Yet the numbers argue otherwise. According to a 2014 University of Montana study, the average bike tourist spends around $75 a day and stays in the state eight days or more. Montana-based group Adventure Cycling argues that the sport has the potential to generate $377 million annually within the state, and more bike-friendly states like Washington see recreationalists spending $3.1 billion annually. (Resource extraction, in comparison, generates around $2.07 billion in revenue in the state of Montana, or about 4.7 percent of the state’s GDP, according to 2015 USEITI data.)
“Senator Sales needs to talk to the many business owners across the state, especially in rural areas, who rely on bike tourists to stay in business,” says Bike Walk Montana Chairwoman Saara Snow. “We hear from communities all the time who want more bike trails and improved roads, who want healthier lives for themselves and their families, who want to attract these tourists to their towns. But the words and actions we see up the political spectrum don’t reflect that.

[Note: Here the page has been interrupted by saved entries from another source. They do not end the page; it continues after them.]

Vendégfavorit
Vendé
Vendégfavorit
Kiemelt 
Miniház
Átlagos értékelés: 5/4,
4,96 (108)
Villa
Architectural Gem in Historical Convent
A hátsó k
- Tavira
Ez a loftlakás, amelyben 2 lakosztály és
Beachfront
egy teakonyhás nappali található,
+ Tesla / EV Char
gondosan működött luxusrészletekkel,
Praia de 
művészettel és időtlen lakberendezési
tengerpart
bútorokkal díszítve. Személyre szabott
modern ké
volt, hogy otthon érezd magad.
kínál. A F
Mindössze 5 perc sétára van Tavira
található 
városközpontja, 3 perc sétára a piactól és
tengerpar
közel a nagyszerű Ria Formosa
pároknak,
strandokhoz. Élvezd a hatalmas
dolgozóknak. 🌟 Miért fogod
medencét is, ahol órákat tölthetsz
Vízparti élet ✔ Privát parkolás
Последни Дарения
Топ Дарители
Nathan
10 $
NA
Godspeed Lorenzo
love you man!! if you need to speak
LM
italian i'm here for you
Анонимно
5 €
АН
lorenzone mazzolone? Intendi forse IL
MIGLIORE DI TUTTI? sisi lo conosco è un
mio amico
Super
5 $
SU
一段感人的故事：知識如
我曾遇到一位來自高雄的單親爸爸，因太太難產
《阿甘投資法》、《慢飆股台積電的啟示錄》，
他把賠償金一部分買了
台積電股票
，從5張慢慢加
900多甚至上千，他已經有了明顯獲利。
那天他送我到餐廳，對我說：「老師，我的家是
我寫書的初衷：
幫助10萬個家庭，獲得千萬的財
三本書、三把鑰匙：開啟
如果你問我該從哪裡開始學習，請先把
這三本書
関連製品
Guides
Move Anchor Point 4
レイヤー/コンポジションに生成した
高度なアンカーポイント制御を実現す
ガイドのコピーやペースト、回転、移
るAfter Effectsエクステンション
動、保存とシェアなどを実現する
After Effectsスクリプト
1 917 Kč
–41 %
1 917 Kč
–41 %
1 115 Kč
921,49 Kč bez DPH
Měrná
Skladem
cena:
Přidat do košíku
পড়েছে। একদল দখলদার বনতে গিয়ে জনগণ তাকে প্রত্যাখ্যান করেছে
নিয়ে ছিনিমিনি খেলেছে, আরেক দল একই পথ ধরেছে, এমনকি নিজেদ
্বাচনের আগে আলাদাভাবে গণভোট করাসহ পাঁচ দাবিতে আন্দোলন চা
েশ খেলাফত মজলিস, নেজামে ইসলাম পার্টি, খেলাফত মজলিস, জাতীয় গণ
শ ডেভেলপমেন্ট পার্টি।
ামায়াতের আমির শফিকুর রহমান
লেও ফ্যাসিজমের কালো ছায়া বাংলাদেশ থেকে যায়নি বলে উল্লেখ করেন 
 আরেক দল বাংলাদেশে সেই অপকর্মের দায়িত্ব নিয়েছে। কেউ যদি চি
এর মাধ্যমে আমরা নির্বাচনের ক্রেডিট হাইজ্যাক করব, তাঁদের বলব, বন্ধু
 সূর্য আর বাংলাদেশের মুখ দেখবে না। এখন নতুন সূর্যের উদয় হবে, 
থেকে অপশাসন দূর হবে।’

“Mineral extraction is a boom-and-bust cycle,” she continued, “and bike tourism is not only sustainable, it’s also stable and benefits everyone in the state.”
Sales isn’t the first Montana representative to propose limiting regulations on cyclists this session: Rep. Barry Usher floated similar legislation recently that would have banned riders from any two-lane highway without a shoulder.
After significant backlash and communication from local cyclists and advocacy groups, that bill ultimately morphed into a proposal for the creation of a bicycle and pedestrian safety committee; unfortunately, it didn’t come up for a vote.